Spotlighting Remarkable Women and Girls

Borrowed from the Boys: The Androgyny Boom in Gen Z Fashion

By Daniel Agusi

For a generation that’s questioning almost everything, it’s no surprise that Gen Z girls are flipping fashion’s oldest script. No more pink-for-girls, blue-for-boys. No more tight equals femi-nine, loose equals masculine. Now, it’s oversized button-downs, cargo pants, dad caps, and zero apologies.

The androgyny boom isn’t just a trend. It’s a shift in power. And the girls are making it look effortless.

Baggy Is the New Bold

Tight silhouettes used to signal femininity. Today, they signal limitation. Gen Z girls are trading in skinny jeans for wide-leg cargos, ditching bodycon dresses for boxy blazers, and throwing on clothes that speak more to attitude than aesthetics.

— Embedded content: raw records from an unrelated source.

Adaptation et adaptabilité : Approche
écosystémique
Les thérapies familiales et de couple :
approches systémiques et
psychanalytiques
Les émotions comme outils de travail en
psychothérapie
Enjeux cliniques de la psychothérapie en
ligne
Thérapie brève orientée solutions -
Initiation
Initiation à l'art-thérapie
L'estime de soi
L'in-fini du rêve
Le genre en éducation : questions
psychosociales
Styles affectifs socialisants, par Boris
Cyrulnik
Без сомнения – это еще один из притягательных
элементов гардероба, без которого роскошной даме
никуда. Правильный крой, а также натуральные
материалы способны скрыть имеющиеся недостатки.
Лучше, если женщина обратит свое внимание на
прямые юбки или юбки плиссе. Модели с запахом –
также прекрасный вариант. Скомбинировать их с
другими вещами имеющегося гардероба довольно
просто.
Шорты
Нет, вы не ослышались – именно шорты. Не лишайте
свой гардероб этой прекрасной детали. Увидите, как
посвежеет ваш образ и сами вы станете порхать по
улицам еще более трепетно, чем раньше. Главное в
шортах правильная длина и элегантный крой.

There’s something undeniably confident about the way they wear volume. It’s not about hiding their bodies. It’s about dressing like they own the room. Oversized fits aren’t a compromise, they’re the statement. It’s not sloppy. It’s calculated. Every slouchy hoodie, every loosely tucked-in tee says, “I’m not here to impress you. I’m here for me.”

Genderless by Default

This movement doesn’t need a manifesto. It’s written in every outfit. A girl walks past in a loose vest, tailored slacks, and sneakers. Nothing screams “feminine,” yet she carries more presence than any polished outfit could offer.

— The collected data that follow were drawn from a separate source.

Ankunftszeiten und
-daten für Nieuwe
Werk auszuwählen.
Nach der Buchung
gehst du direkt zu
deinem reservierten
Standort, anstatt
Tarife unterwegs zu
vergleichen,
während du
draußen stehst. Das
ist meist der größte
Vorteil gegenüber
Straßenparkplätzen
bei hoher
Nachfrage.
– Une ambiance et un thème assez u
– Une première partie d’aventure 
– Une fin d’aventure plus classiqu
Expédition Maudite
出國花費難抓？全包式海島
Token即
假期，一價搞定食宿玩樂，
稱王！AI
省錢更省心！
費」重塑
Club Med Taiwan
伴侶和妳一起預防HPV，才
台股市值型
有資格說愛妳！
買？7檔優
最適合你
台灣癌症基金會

Androgyny, in this context, isn’t about looking like a boy. It’s about stepping outside the gender binary entirely. Gen Z girls are doing it with confidence, layering masculine and feminine energy into a style that doesn’t beg for validation.

Designers are following the vibe. Brands like Telfar and COS are producing genderless silhouettes that work on anyone, regardless of identity. Streetwear labels are dropping collections that blur lines with ease. The message is clear: fashion belongs to whoever wears it like they mean it.

More Than Just Aesthetic

For many, this shift runs deeper than personal taste. In places where societal norms are still rigid, showing up in androgynous fashion is a quiet act of resistance. A girl in a suit or a buzz cut is making a statement before she even speaks.

This isn’t about shock. It’s about autonomy. It’s a way to push back against being told what “pretty” should look like. And it’s happening globally, from thrift-heavy looks in Lagos to street-style takes in Seoul and Copenhagen.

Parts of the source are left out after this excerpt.